Cambridge SoundWorks’ entry into the latter group is SurroundWorks 200, a $999 system bundling the AVS600 DVD player/receiver with a single, multi-driver speaker enclosure and separate sub.
Design and Features
SurroundWorks features an unusually styled center speaker with concave moldings for the front three speakers: one on either side 2.78-inch full-range left and right speakers flanking a 2.78-inch center speaker. The speaker box connects via a single cable to the subwoofer which houses all the amplifiers for the ensemble: the 75-watt bass amp and 50-watt amps for each front channel. The subwoofer connects to the DVD control module which also packs an AM/FM tuner.

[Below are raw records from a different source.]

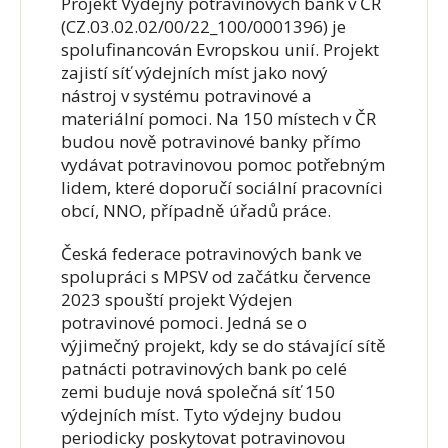
Projekt Výdejny potravinových bank v ČR
(CZ.03.02.02/00/22_100/0001396) je
spolufinancován Evropskou unií. Projekt
zajistí síť výdejních míst jako nový
nástroj v systému potravinové a
materiální pomoci. Na 150 místech v ČR
budou nově potravinové banky přímo
vydávat potravinovou pomoc potřebným
lidem, které doporučí sociální pracovníci
obcí, NNO, případně úřadů práce.
Česká federace potravinových bank ve
spolupráci s MPSV od začátku července
2023 spouští projekt Výdejen
potravinové pomoci. Jedná se o
výjimečný projekt, kdy se do stávající sítě
patnácti potravinových bank po celé
zemi buduje nová společná síť 150
výdejních míst. Tyto výdejny budou
periodicky poskytovat potravinovou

Additional A/V inputs include one component, three S-Video and two composite video jacks, one coaxial and one digital audio jack, and a set of standard front-panel A/V jacks for a game player or camcorder.

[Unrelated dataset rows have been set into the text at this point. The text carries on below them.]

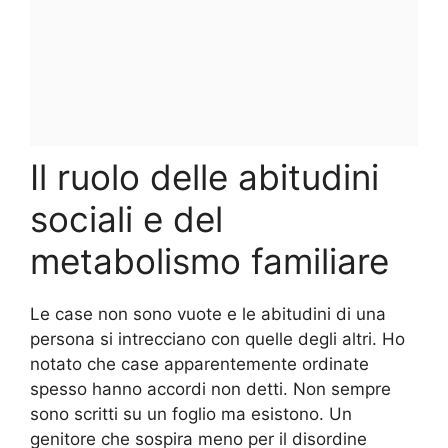
Il ruolo delle abitudini
sociali e del
metabolismo familiare
Le case non sono vuote e le abitudini di una
persona si intrecciano con quelle degli altri. Ho
notato che case apparentemente ordinate
spesso hanno accordi non detti. Non sempre
sono scritti su un foglio ma esistono. Un
genitore che sospira meno per il disordine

The bundle is space efficient, measuring approximately 15 (w) x 4.5 (h) x 7 (w) inches for the speaker, 10 x 11 x 12.5 inches for the subwoofer and 17 x 2.6 x 13.5 inches for the DVD/tuner. At 7 inches deep and just 4.5 inches high, the speaker module can fit beneath the screen of a plasma or LCD TV that’s mounted on a stand. Mounting screws are also included if you want to hang the speaker above or beneath a wall-mounted flat-panel TV.

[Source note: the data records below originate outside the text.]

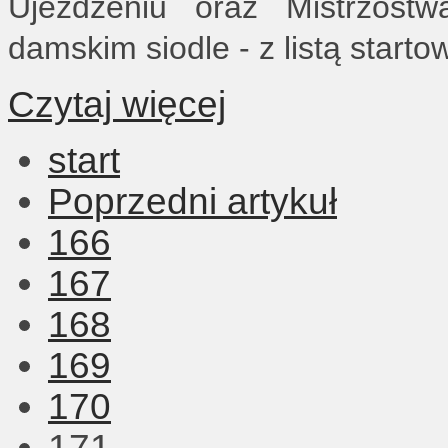
Ujeżdżeniu oraz Mistrzost
damskim siodle - z listą star
Czytaj więcej
start
Poprzedni artykuł
166
167
168
169
170
171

In addition to Dolby Digital and DTS decoding, the DVD player spins DVD Audio (but no SACD) and MP3 files on CD. The AM/FM tuner stores 40 AM/FM presets.
Setup and Use
Consumers who don’t have space for surround speakers generally don’t have tolerance for messy wires or complicated setup. SurroundWorks satisfies that crowd on both counts. One cable connects the speaker to the sub and another runs from the sub’s amps to the DVD module. The owner’s manual uses illustrations to spell out the no-brainer connection process.
One confusing feature is the mode switch on top of the main speaker. According to the manual, it’s there for use with systems other than the AVS600. Those who don’t read manuals may try to flip through the settings: Mute, Surround, Dialogue and Stereo and find little satisfaction. The manual states that the dial shouldn’t be used with the SurroundWorks speaker system, which automatically selects the proper playback mode.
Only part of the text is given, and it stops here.